There aren't easy solutions to these problems, at least in the short term at the state level. While conservatives often argue that the cure for every manner of economic malaise is a tax cut, the reality is that Colorado's state level taxes are among the lowest in the nation, the federal income tax has withered away to the point that it has become a minor consideration for low and middle income families, and major cuts in payroll taxes would imperil already fragile Social Security and Medicare programs. Contrary to the Bush Administration's claims, Social Security is not about to go bankrupt. But, it isn't as flush as it once was (with the Social Security surplus once financing most of the federal budget deficit). Colorado is also known for its low property taxes. I pay about the same amount in property taxes on my home in Colorado, as I did on a small condo my wife and I lived in before we came here in Buffalo, New York, which had about a tenth of the fair market value of our Colorado residence.
Colorado, and the nation as a whole, is up against economic fundamentals. Oil and natural gas are scarce non-renewable commodities that have an almost inevitable tendency to go up in the long term. The baby boomers are going to get older and new treatments will almost certainly be more expensive before they even further advances in health care make them cheaper. While some people over twenty-five years of age will choose to go back to college and get additional educational qualifications, the vast majority will not.
There are steps that can be taken. One factor in rising oil prices is U.S. saber rattling directed at Iran.
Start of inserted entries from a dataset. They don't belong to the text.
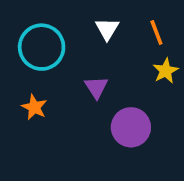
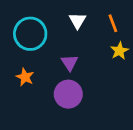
purple circle: (131, 127) -> (68, 94), moved

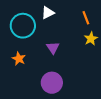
white triangle: (77, 21) -> (48, 13), moved, turned 32
purple circle: (68, 94) -> (52, 83), moved

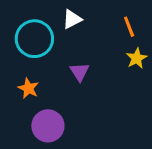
purple circle: (52, 83) -> (48, 126), moved

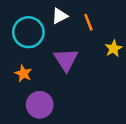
orange line: (129, 27) -> (88, 22), moved
purple triangle: (80, 72) -> (66, 60), size x1.5

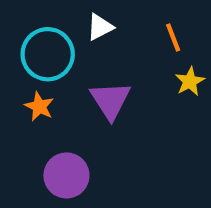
orange line: (88, 22) -> (173, 37), moved
orange star: (23, 73) -> (39, 106), moved

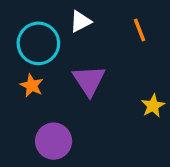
yellow star: (190, 81) -> (153, 106), moved

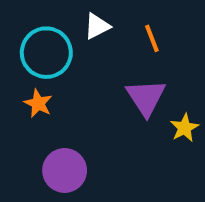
orange line: (139, 30) -> (152, 38), moved
purple triangle: (89, 80) -> (146, 97), moved

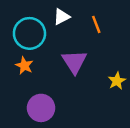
purple triangle: (146, 97) -> (74, 62), moved

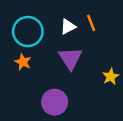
white triangle: (62, 17) -> (68, 27), moved
purple circle: (41, 108) -> (55, 102), moved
More fuel efficient vehicles and greater willingness to put more than one commuter in a single vehicle spurred by higher gasoline prices can reduce the associated economic pressure. The downside of relying too heavily on natural gas to generate electricity (which can be done in many other ways), are becoming apparant. Tighter underwriting standards can better reflect the risks of default associated with variable interest rate mortgage lending, and lending to economically insecure families. Bankruptcy laws can be tweaked. The increases in minimum payments on credit cards that have been such a shock in the short term to people who borrowed in reliance on lower payments, will also help prevent people from becoming overextended in the first place, going forward.
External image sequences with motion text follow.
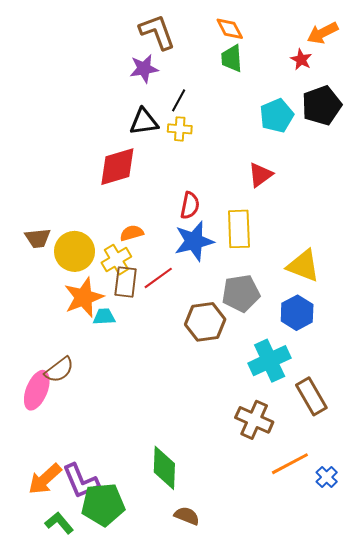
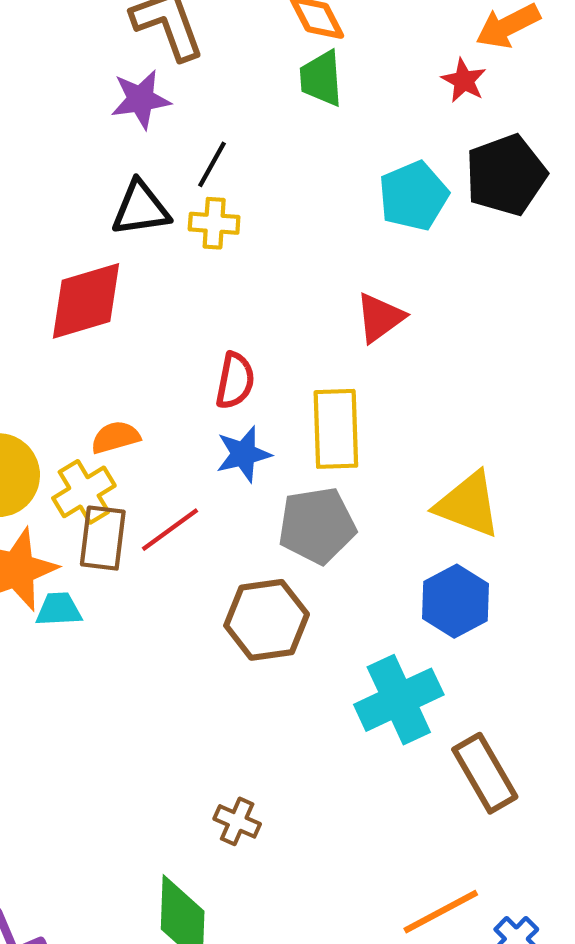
blue star: (194, 241) -> (243, 454), size x0.7
gray pentagon: (241, 293) -> (317, 525), moved
brown cross: (254, 420) -> (237, 821), moved, size x0.6

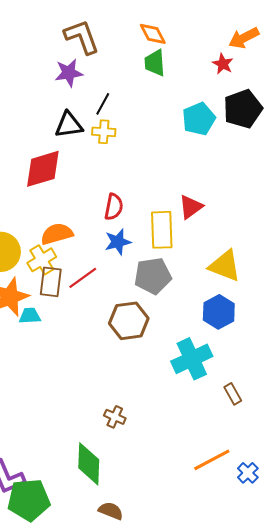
red triangle: (380, 318) -> (191, 207), moved
orange semicircle: (115, 437) -> (57, 234), size x1.4
brown rectangle: (485, 773) -> (233, 394), size x0.6

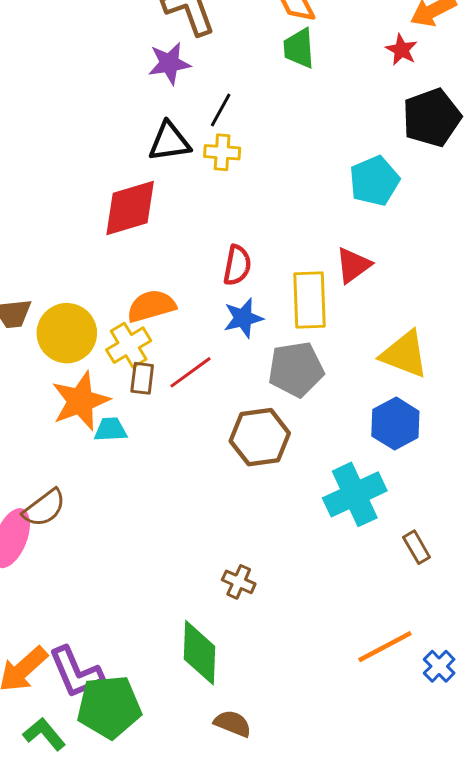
cyan pentagon: (199, 119) -> (374, 181), moved
brown rectangle: (51, 282) -> (142, 378), size x0.7

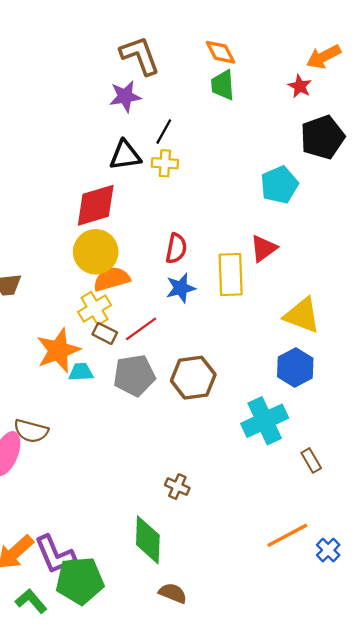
yellow circle: (67, 333) -> (96, 252), moved
gray pentagon: (296, 369) -> (134, 375), moved
brown rectangle: (142, 378) -> (105, 333), turned -70
brown semicircle: (44, 508) -> (31, 431), turned 52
More fundamentally, our policy makers need to roll up their sleeves and think outside the box to find more productive (and hence higher paying in the long run) ways to use the labors of those in the bottom 40% of the workforce than our current economy that puts many people in this class to work mostly as glorified outsourced personal servants, cooking, cleaning and babysitting. We also, as a society, need to rethink the balance between monetary rewards and leisure. Adults in no country in the world have less leisure than those in the United States, and this is not a desirable distinction.
Until we fundamentally remake our economy, the pressures won't go away. We can do that, but it won't happen until it becomes painfully clear that this is necessary. It may not be clear yet, but it has certainly started to become painful, and pain can have a startling ability to focus people's recognition that change is necessary.